Yesterday evening, at about 6.20pm, much of London was plunged into chaos by power cuts. We had a little taster of the problems experienced a couple of weeks ago by people in eastern America and Canada. The blackout only lasted about fifteen minutes in my case, and power was restored within half an hour to all areas.
It came during the evening rush, and hundreds of thousands were trapped on trains, 250,000 underground. Some passengers spent more than an hour stuck on their trains. Although power was restored to the tube system within 30 minutes, it was not possible to switch the electricity back on because people were still in the tunnels after being evacuated from their stalled trains.

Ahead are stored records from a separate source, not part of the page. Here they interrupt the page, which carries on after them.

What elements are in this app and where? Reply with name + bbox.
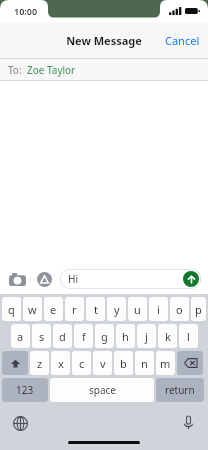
staticText: New Message (66, 33, 142, 48)
button[interactable]: Hi (60, 269, 201, 289)
staticText: q (8, 302, 15, 317)
button[interactable]: v (93, 351, 112, 375)
button[interactable]: w (23, 297, 42, 321)
staticText: Hi (68, 272, 78, 286)
staticText: t (94, 302, 98, 317)
staticText: m (160, 356, 171, 371)
staticText: k (165, 329, 171, 344)
button[interactable]: x (51, 351, 70, 375)
button[interactable]: b (114, 351, 133, 375)
staticText: Zoe Taylor (27, 63, 76, 77)
button[interactable]: h (116, 324, 135, 348)
button[interactable]: d (53, 324, 72, 348)
staticText: o (176, 302, 183, 317)
button[interactable]: u (128, 297, 147, 321)
staticText: s (39, 329, 45, 344)
staticText: v (100, 356, 106, 371)
button[interactable]: return (156, 378, 204, 402)
staticText: space (89, 383, 116, 397)
button[interactable]: j (137, 324, 156, 348)
staticText: y (114, 302, 120, 317)
button[interactable]: y (107, 297, 126, 321)
staticText: To: (8, 63, 22, 77)
staticText: l (187, 329, 190, 344)
button[interactable]: o (170, 297, 189, 321)
button[interactable]: z (30, 351, 49, 375)
staticText: z (37, 356, 43, 371)
staticText: a (17, 329, 24, 344)
button[interactable]: 123 (2, 378, 48, 402)
button[interactable]: Backspace (177, 351, 203, 375)
button[interactable]: a (11, 324, 30, 348)
button[interactable]: m (156, 351, 175, 375)
button[interactable]: App Store (34, 269, 54, 289)
staticText: d (59, 329, 66, 344)
staticText: p (195, 302, 202, 317)
button[interactable]: Shift (2, 351, 28, 375)
button[interactable]: i (149, 297, 168, 321)
staticText: w (28, 302, 37, 317)
button[interactable]: k (158, 324, 177, 348)
staticText: e (50, 302, 57, 317)
staticText: b (120, 356, 127, 371)
button[interactable]: l (179, 324, 198, 348)
staticText: n (141, 356, 148, 371)
button[interactable]: Camera (7, 269, 27, 289)
button[interactable]: p (191, 297, 206, 321)
button[interactable]: q (2, 297, 21, 321)
button[interactable]: space (50, 378, 154, 402)
button[interactable]: g (95, 324, 114, 348)
button[interactable]: e (44, 297, 63, 321)
staticText: j (145, 329, 148, 344)
staticText: i (157, 302, 160, 317)
staticText: r (72, 302, 77, 317)
staticText: u (134, 302, 141, 317)
button[interactable]: Send (183, 271, 199, 287)
button[interactable]: t (86, 297, 105, 321)
staticText: x (58, 356, 64, 371)
button[interactable]: Dictate (178, 413, 198, 433)
button[interactable]: r (65, 297, 84, 321)
staticText: c (79, 356, 85, 371)
button[interactable]: Switch keyboard language (10, 413, 30, 433)
staticText: 123 (16, 383, 34, 397)
staticText: Cancel (165, 33, 200, 48)
button[interactable]: To: (0, 59, 208, 80)
button[interactable]: n (135, 351, 154, 375)
button[interactable]: f (74, 324, 93, 348)
staticText: f (82, 329, 86, 344)
button[interactable]: c (72, 351, 91, 375)
staticText: g (101, 329, 108, 344)
button[interactable]: s (32, 324, 51, 348)
button[interactable]: Cancel (157, 27, 208, 54)
staticText: h (122, 329, 129, 344)
staticText: return (165, 383, 195, 397)
staticText: 10:00 (14, 5, 38, 17)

It is too early to say what went wrong, but it appears that transformers failed at three south London substations. The mayor of London, Ken Livingstone, has called the blackout 'a disgrace' and has called for a public enquiry.
I was lucky. I had arrived back home from work a few minutes earlier and had just settled down to catching up with the news using Nick Bradbury's FeedDemon. I walked outside to the street to check that it was a general power cut and not just my house that was affected. Half a dozen burglar alarms were going off, which was a good indication that the blackout was general. When I got up this morning one burglar alarm was still sounding, over twelve hours after power was restored. Luckily, the offending alarm is to the back of my house, and can't be heard from the front, where my living room and bedroom are situated. I pity the poor people living next door to the house with the alarm, though.
I was forcibly reminded of our nation's dependence on electricity by having to do without it for a quarter of an hour. Obviously, the computer wouldn't work, nor would the TV. I don't have a battery-powered radio, and the fridge and freezer were both off. It was a grey, gloomy day yesterday, and it was beginning to get dark; although the sun wasn't due to set for another hour, normally I would have had the lights on. Luckily, I had boiled the (electric) kettle a few moments before the power cut, so I had access to the Englishman's staple in times of crisis, a cup of tea.